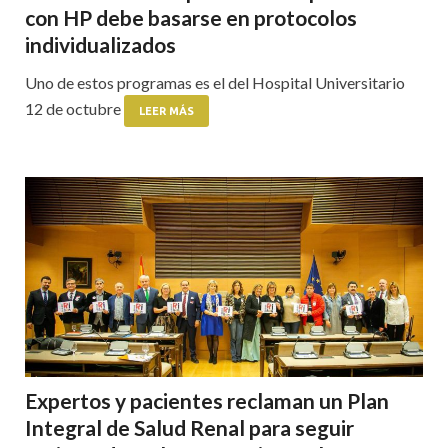
con HP debe basarse en protocolos
individualizados
Uno de estos programas es el del Hospital Universitario
12 de octubre
LEER MÁS
Expertos y pacientes reclaman un Plan
Integral de Salud Renal para seguir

┄┄┄┄┄┄

**Exercise**
Repeat the records exactly but leave out the images.

**Response to the exercise**
con HP debe basarse en protocolos
individualizados
Uno de estos programas es el del Hospital Universitario
12 de octubre
LEER MÁS
Expertos y pacientes reclaman un Plan
Integral de Salud Renal para seguir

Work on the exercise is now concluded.